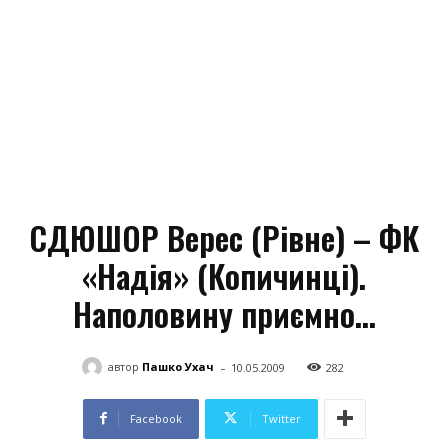
СДЮШОР Верес (Рівне) – ФК
«Надія» (Копичинці).
Наполовину приємно…
-
автор
Пашко Ухач
10.05.2009
282
Facebook
Twitter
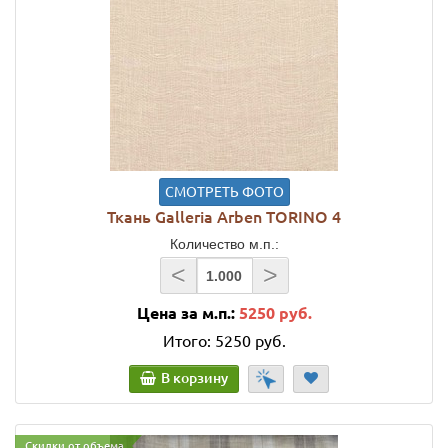
СМОТРЕТЬ ФОТО
Ткань Galleria Arben TORINO 4
Количество м.п.:
<
>
Цена за м.п.:
5250 руб.
Итого:
5250 руб.
В корзину
Скидки от объема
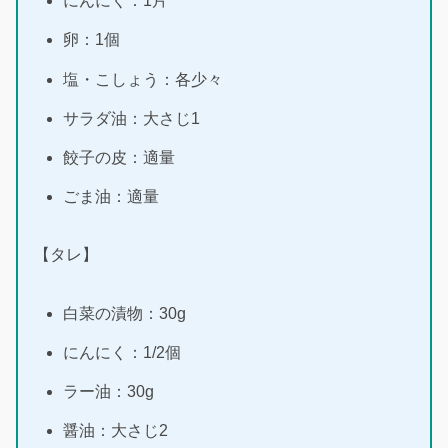
にんにく：1片
卵：1個
塩・こしょう：各少々
サラダ油：大さじ1
餃子の皮：適量
ごま油：適量
【タレ】
白菜の漬物：30g
にんにく：1/2個
ラー油：30g
醤油：大さじ2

- [ACTION ITEM] Please retype the lines from the one that contains "Наполовину приємно…" to the final line of the records, both included, exactly as written and without any pictures.

- [OUTPUT FOR THIS TASK]
Наполовину приємно…
-
автор
Пашко Ухач
10.05.2009
282
Facebook
Twitter
СМОТРЕТЬ ФОТО
Ткань Galleria Arben TORINO 4
Количество м.п.:
<
>
Цена за м.п.:
5250 руб.
Итого:
5250 руб.
В корзину
Скидки от объема
にんにく：1片
卵：1個
塩・こしょう：各少々
サラダ油：大さじ1
餃子の皮：適量
ごま油：適量
【タレ】
白菜の漬物：30g
にんにく：1/2個
ラー油：30g
醤油：大さじ2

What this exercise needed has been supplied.